Year to date, 10-year Treasury yields have risen 11.17%, weighing on the real estate sector in the process, but yields have edged lower over the past 90 days, which could be a sign of stabilizing interest rates, which Jonas cited as a potential catalyst for casino REITs.
“[VICI]is well-positioned for the next wave of large-scale, non-gaming and/or international transactions,” Jonas wrote.
The analyst also had a positive view of Gaming and Leisure, noting that the company is smaller than its rivals and “doesn't have to push as hard to make a difference.”
High interest rates haven't slowed casino REIT activity
While the highest interest rates in the past 20 years are weighing on casino REIT stock prices, the companies are not sitting idly by. Instead, both GLPI and VICI are executing deals that could benefit long-term investors.

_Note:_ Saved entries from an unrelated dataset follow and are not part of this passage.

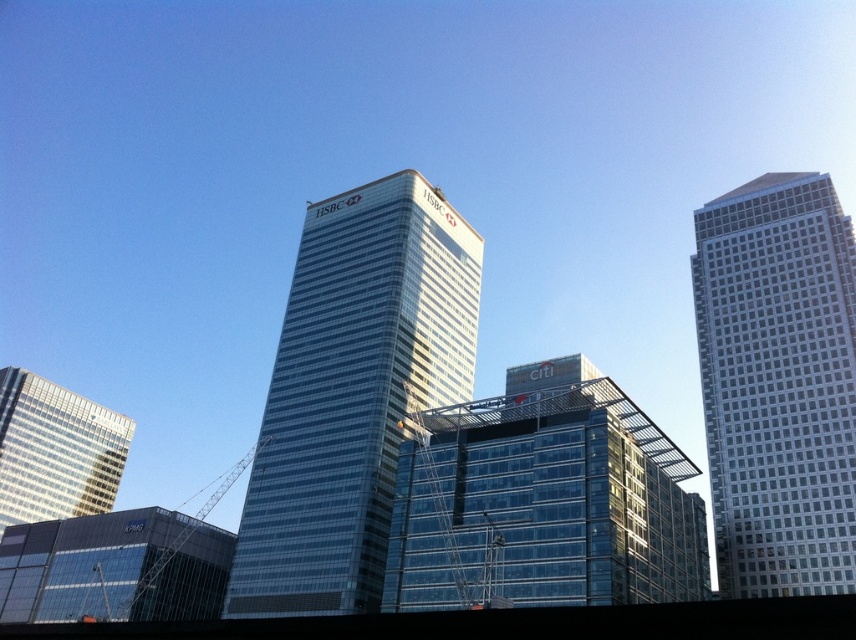 Question: Is the position of white glass skyscraper at right less distant than that of transparent glass building at lower left?

Choices:
 (A) no
 (B) yes

Answer: (B)

Question: Based on their relative distances, which object is farther from the white glass skyscraper at right?

Choices:
 (A) glassy reflective skyscraper at lower left
 (B) transparent glass building at lower left
 (C) transparent glass building at center
 (D) glassy skyscraper at center

Answer: (A)

Question: Which object appears farthest from the camera in this image?

Choices:
 (A) white glass skyscraper at right
 (B) glassy reflective skyscraper at lower left
 (C) glassy skyscraper at center
 (D) transparent glass building at lower left

Answer: (B)

Question: Is white glass skyscraper at right above glassy reflective skyscraper at lower left?

Choices:
 (A) no
 (B) yes

Answer: (B)

Question: Is glassy skyscraper at center thinner than white glass skyscraper at right?

Choices:
 (A) yes
 (B) no

Answer: (B)

Question: Which of these objects is positioned farthest from the glassy skyscraper at center?

Choices:
 (A) transparent glass building at center
 (B) transparent glass building at lower left
 (C) glassy reflective skyscraper at lower left
 (D) white glass skyscraper at right

Answer: (C) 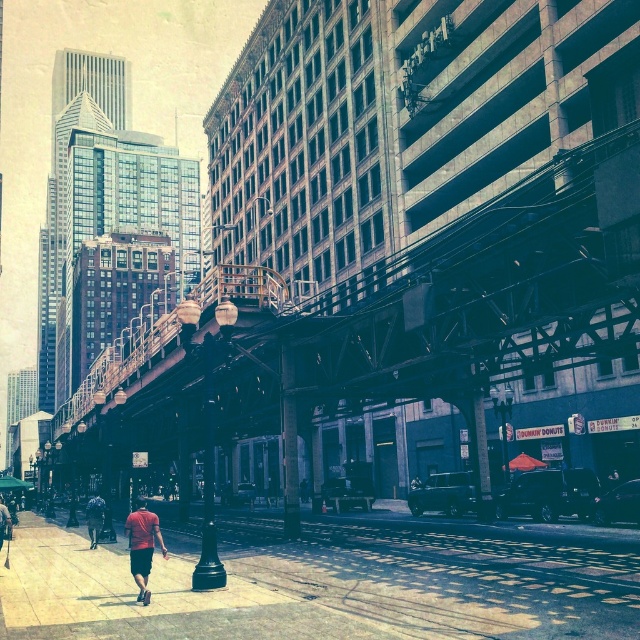 Does black glossy streetlight at center appear on the right side of red shirt at lower left?

Indeed, black glossy streetlight at center is positioned on the right side of red shirt at lower left.

Is point (211, 362) farther from camera compared to point (10, 528)?

No, it is not.

Find the location of a particular element. The width and height of the screenshot is (640, 640). black glossy streetlight at center is located at coordinates (209, 484).

This screenshot has width=640, height=640. Identify the location of smooth concrete sidewalk at center. (332, 580).

In the scene shown: Does smooth concrete sidewalk at center lie in front of red shirt at lower left?

Yes, smooth concrete sidewalk at center is in front of red shirt at lower left.

Is point (637, 586) in front of point (3, 528)?

Yes, it is.

Where is `smooth concrete sidewalk at center`? smooth concrete sidewalk at center is located at coordinates (332, 580).

Who is taller, red cotton t-shirt at center or red shirt at lower left?

red shirt at lower left is taller.

Does point (131, 513) lie behind point (6, 513)?

No, (131, 513) is closer to viewer.

Describe the element at coordinates (141, 545) in the screenshot. I see `red cotton t-shirt at center` at that location.

Identify the location of red cotton t-shirt at center. This screenshot has height=640, width=640. (141, 545). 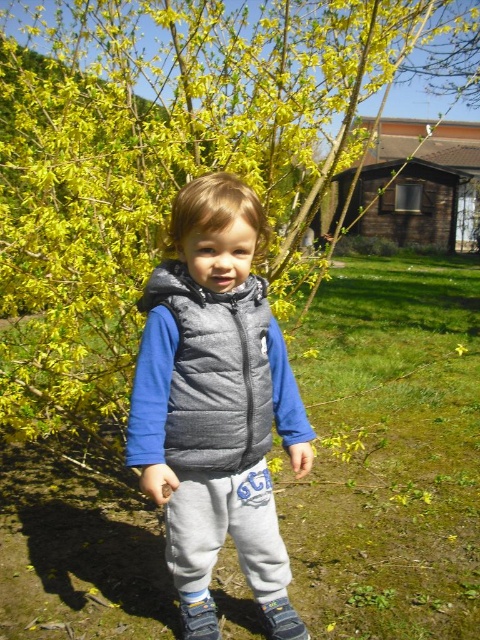 Is green grass at center to the right of gray puffer vest at center from the viewer's perspective?

Correct, you'll find green grass at center to the right of gray puffer vest at center.

Is point (112, 476) positioned after point (211, 436)?

Yes, point (112, 476) is behind point (211, 436).

Is point (389, 586) positioned after point (179, 285)?

Yes.

Find the location of a particular element. This screenshot has width=480, height=640. green grass at center is located at coordinates (388, 452).

What are the coordinates of `green grass at center` in the screenshot? It's located at coord(388,452).

In the scene shown: Is green grass at center to the left of dark gray puffer vest at center from the viewer's perspective?

Incorrect, green grass at center is not on the left side of dark gray puffer vest at center.

Who is more forward, [408,611] or [155,432]?

Point [155,432]

Where is `green grass at center`? green grass at center is located at coordinates (388, 452).

Who is taller, dark gray puffer vest at center or gray fleece pants at center?

Standing taller between the two is dark gray puffer vest at center.

Is dark gray puffer vest at center bigger than gray fleece pants at center?

Yes, dark gray puffer vest at center is bigger than gray fleece pants at center.

Does point (215, 468) lie in front of point (207, 554)?

Yes, it is.

Find the location of `dark gray puffer vest at center`. dark gray puffer vest at center is located at coordinates (210, 378). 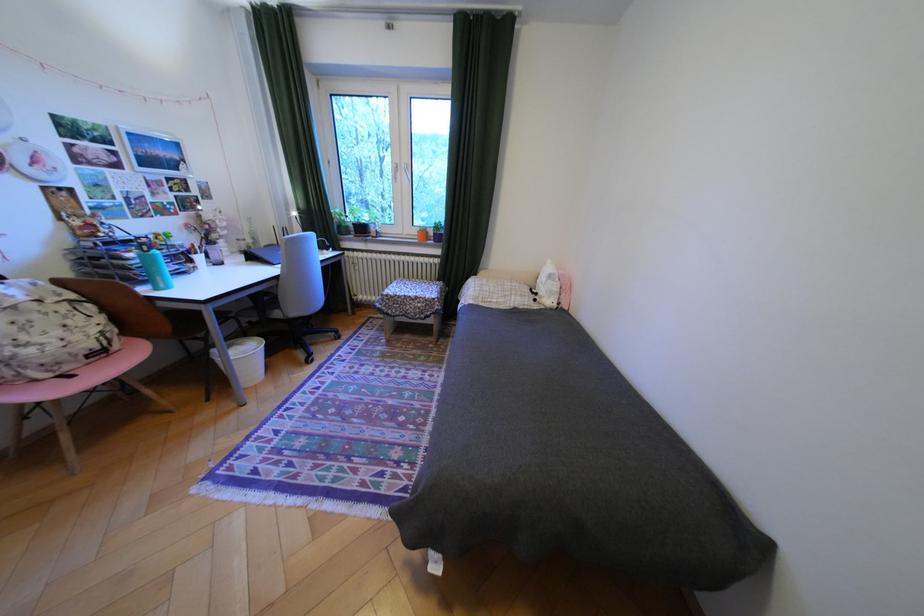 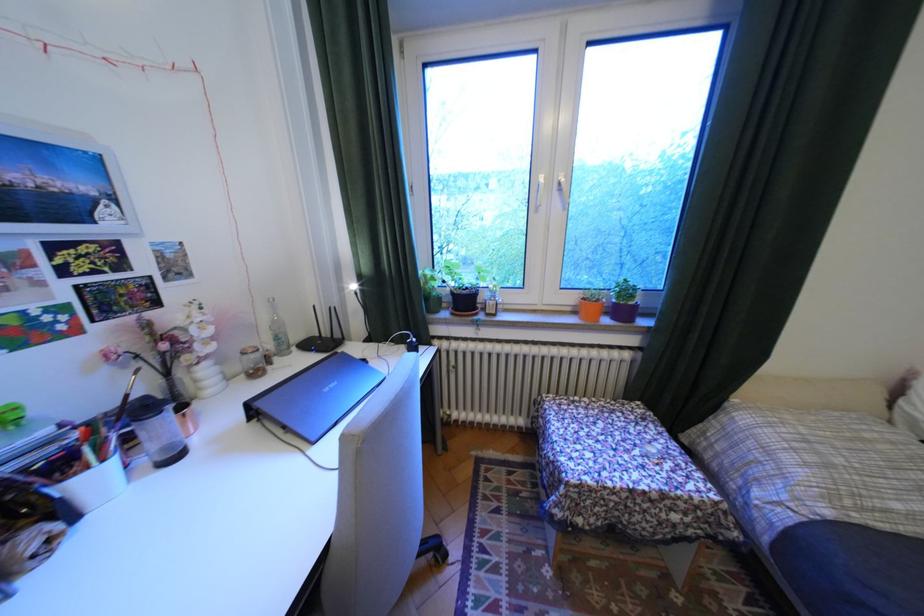 Find the pixel in the second image that matches point (417, 174) in the first image.

(566, 195)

In February, GLPI announced it would purchase the real estate assets of Tioga Downs Casino Resort in Nichols, New York, for $175 million. The acquisition is consistent with GLPI's track record of adding casino real estate in less volatile markets and geographies where the properties it acquires encounter little nearby competition.
Jonas said the GLPI deal and other follow-on purchases “show that smaller deals are still happening despite the lack of rate cuts so far this year,” while the REIT and rival VICI “have demonstrated their ability to execute despite lingering interest rate uncertainty.”
Meanwhile, VICI has been praised by Wall Street for financing $1 billion in renovations of the Venetian and Palazzo on the Las Vegas Strip. As part of the financing agreement, VICI will increase Apollo's lease obligations at the Venetian. Under existing leases, rents will increase “at a rate of 7.25% on the first day of the quarter immediately following each capital raising.”
Focus on the possibility of selling pens
Both casino REITs may be worth keeping an eye on as Penn Entertainment (NASDAQ: PENN) is frequently rumored to be a takeover target, but such a deal would have a big impact for GLPI as the regional casino operator is the landlord's largest tenant.
Jonas, who isn't convinced Boyd Gaming (NYSE: BYD) would acquire Penn, noted that GLPI would have a say if such a deal were to come to fruition.
“For example, GLPI's master lease with PENN contains change of control clauses that set out various terms for any acquirer, and any sale or lease modification may require GLPI's approval,” the analysts concluded.